[Dataset entries]
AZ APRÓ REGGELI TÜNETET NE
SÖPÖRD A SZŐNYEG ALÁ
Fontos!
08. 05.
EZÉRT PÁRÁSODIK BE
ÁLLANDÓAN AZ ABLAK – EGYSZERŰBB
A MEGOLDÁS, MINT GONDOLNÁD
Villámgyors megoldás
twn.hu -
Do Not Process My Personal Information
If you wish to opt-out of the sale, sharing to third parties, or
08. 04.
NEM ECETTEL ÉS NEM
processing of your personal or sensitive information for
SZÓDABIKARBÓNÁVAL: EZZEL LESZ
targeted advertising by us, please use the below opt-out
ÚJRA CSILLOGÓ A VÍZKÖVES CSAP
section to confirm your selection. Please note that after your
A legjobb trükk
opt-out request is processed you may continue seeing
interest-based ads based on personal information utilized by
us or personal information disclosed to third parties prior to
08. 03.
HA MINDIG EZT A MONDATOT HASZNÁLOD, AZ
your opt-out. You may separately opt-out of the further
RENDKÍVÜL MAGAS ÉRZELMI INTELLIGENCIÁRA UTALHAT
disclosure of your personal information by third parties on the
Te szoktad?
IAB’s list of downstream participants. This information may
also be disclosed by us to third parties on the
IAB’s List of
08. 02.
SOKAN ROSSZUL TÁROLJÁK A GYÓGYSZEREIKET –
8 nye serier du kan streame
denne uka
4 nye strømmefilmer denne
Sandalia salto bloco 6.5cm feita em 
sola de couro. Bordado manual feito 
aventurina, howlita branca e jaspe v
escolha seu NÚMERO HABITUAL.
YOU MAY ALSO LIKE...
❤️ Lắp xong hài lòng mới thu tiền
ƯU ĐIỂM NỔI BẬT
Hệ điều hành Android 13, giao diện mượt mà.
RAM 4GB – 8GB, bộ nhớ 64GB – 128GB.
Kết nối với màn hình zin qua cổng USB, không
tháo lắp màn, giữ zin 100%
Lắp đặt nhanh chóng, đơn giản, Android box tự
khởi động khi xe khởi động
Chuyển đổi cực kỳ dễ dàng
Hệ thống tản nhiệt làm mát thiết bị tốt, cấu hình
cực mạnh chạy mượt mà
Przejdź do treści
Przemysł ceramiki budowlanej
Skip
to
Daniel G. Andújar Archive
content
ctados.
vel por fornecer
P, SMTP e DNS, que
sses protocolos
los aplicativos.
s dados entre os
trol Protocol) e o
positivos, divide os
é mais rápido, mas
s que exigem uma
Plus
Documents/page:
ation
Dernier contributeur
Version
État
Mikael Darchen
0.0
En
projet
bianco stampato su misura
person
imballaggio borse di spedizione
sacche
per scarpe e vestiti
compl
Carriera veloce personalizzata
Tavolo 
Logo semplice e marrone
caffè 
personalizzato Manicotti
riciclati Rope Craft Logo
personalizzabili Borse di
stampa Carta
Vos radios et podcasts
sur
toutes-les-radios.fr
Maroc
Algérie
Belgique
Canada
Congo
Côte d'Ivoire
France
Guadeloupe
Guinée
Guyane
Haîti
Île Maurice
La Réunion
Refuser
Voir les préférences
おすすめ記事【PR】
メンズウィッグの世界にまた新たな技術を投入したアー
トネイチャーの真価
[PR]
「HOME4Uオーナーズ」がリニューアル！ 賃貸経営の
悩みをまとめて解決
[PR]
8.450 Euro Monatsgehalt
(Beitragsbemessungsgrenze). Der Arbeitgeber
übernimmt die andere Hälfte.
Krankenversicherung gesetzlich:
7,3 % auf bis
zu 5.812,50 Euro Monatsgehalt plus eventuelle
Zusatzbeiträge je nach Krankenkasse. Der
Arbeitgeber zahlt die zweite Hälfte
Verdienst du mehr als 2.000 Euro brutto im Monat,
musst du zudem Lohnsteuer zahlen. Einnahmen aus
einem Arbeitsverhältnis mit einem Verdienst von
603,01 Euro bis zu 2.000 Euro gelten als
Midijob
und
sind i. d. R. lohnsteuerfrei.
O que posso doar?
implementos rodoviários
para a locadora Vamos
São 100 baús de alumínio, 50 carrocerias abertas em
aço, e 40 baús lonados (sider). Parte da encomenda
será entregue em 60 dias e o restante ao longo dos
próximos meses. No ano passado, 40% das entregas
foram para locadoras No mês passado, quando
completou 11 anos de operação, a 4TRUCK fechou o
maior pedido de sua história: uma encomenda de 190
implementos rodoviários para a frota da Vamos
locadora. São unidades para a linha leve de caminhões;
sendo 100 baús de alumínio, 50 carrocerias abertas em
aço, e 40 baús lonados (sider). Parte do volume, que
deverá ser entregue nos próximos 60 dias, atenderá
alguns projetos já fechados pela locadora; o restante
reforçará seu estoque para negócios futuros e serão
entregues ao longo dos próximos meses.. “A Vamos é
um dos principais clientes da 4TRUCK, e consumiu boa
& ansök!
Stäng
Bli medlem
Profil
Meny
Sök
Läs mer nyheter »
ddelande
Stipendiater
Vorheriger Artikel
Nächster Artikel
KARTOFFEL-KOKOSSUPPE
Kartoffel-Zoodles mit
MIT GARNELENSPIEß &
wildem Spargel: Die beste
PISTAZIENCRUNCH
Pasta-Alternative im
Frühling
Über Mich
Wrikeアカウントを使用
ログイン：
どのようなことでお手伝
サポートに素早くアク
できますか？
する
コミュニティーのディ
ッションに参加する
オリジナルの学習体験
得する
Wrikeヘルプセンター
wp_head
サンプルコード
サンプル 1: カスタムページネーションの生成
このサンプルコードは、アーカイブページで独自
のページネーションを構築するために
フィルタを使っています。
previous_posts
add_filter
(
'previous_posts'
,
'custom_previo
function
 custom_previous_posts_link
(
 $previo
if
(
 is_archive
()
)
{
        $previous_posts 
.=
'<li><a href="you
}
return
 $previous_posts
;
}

| EXERCISE DESCRIPTION |
Print exactly the lines from the beginning of the entries through the line with "A legjobb trükk". Output nothing more.

| EXPECTED OUTPUT |
AZ APRÓ REGGELI TÜNETET NE
SÖPÖRD A SZŐNYEG ALÁ
Fontos!
08. 05.
EZÉRT PÁRÁSODIK BE
ÁLLANDÓAN AZ ABLAK – EGYSZERŰBB
A MEGOLDÁS, MINT GONDOLNÁD
Villámgyors megoldás
twn.hu -
Do Not Process My Personal Information
If you wish to opt-out of the sale, sharing to third parties, or
08. 04.
NEM ECETTEL ÉS NEM
processing of your personal or sensitive information for
SZÓDABIKARBÓNÁVAL: EZZEL LESZ
targeted advertising by us, please use the below opt-out
ÚJRA CSILLOGÓ A VÍZKÖVES CSAP
section to confirm your selection. Please note that after your
A legjobb trükk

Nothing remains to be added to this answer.